空蝉


3日後だった。

美雨からの電話が掛かってきた。



「この前はありがとうございました」

「うん」

「私、あれから色々と考えたんです。これからのことも含めて」

「うん?」

「今の仕事、辞めようと思ってます。っていうか、またいつか戻ろうとは思いますが、ちょっとだけ、別のことをしようと思って」

「別のこと?」

「青年海外協力隊って知ってますか?」

「青年……、何?」

「平たく言えば、海外でのボランティア団体みたいな感じなんですけど」

「ボランティア」

「はい。ずっと知人から誘われてて、迷ってたんですけど、応募してみることにしました」

「………」

「誰かを助けることで私の罪は消えるわけじゃないですけど、でも、『しない善よりする偽善』っていう言葉の通りだと思って。同じ、生きてるなら、少しでも人の役に立つことをしている方がいいでしょう?」

「まぁ、確かにそうかもね」

「私も甘ったれてました。だから、そういう自分の根性を叩き直してきます」

「すごいね」

「あなたのおかげです。

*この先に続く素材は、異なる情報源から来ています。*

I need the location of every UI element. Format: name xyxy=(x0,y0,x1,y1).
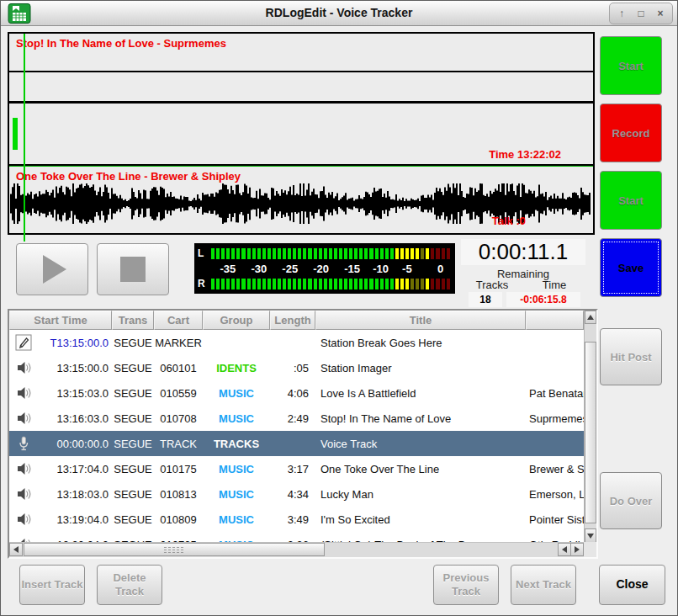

あなたに会えてよかったです。その感謝と、今までのたくさんの非礼をお詫びしようと思いまして。あと、私の決意表明を誰かに聞いてもらいたかったのもあって、お電話しました」


電話口の美雨の声は明るいものだった。

だからヨシキも安心してうなづく。



「受け取ったよ、きみの気持ち。頑張ってよ。俺も俺の道で頑張るから」

「はい」

「じゃあね」


そのまま電話を切ろうとしたヨシキだったが、



「あの!」


美雨は大きな声を出してそれを制した。